Syria: Samples taken from site of alleged gas attack
BEIRUT: Investigators from the global chemical arms watchdog collected samples on Saturday from the site of a suspected gas attack in Syria, days after security concerns delayed their probe.
Gruesome footage of the alleged toxic attack on April 7 in the town of Douma, just outside Damascus, horrified the world and prompted unprecedented Western strikes on Syrian military installations. Just hours after the joint missile strikes, a team from the Organisation for the Prohibition of Chemical Weapons (OPCW) arrived in Syria to investigate the claims.

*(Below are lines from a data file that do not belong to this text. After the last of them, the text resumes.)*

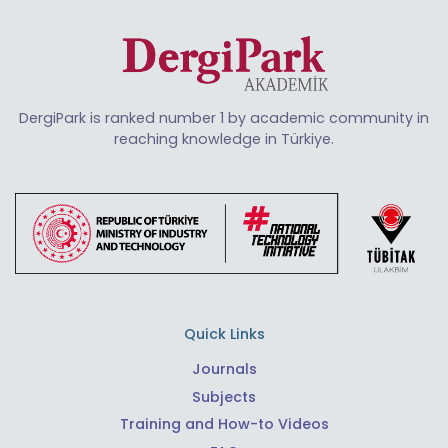
DergiPark is ranked number 1 by academic community in
reaching knowledge in Türkiye.
Quick Links
Journals
Subjects
Training and How-to Videos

But they had been unable to access Douma itself, which fell from rebel hands into joint Syrian and Russian control after the suspected chemical attack.
United Nations security experts deployed to the town on Tuesday to check it was safe, but were forced to pull out after an explosion went off and they were shot at. Investigators finally collected evidence from the site for the first time, the OPCW said.
“The samples collected will be transported to the OPCW Laboratory in Rijswijk and then dispatched for analysis to the OPCW’s designated labs,” the body said in a statement, adding it could plan another visit.
Russia’s foreign ministry had earlier announced the inspectors reached Douma after guarantees by Syria and its own forces, and said it expected them to carry out an “impartial investigation”. Moscow, a key ally of President Bashar al-Assad, has said its own probe into the events in Douma found no traces of chemical use.
Assad’s government, too, has repeatedly denied using toxic weapons, and accused the West of “fabricating” the claim to justify bombing Syria.
REBELS OUSTED FROM NORTHEAST OF CAPITAL
Syrian rebels began withdrawing from an enclave northeast of Damascus on Saturday and will go to northern Syria, state TV and a rebel official said, in a surrender agreement that marks another victory for Assad.
The withdrawal will restore state control over the eastern Qalamoun enclave, some 40 km (from Damascus.
Assad, backed by Russia and Iran, is seeking to wipe out the last few rebel enclaves near Damascus, building on momentum from the defeat of the insurgency in eastern Ghouta, the last major opposition stronghold.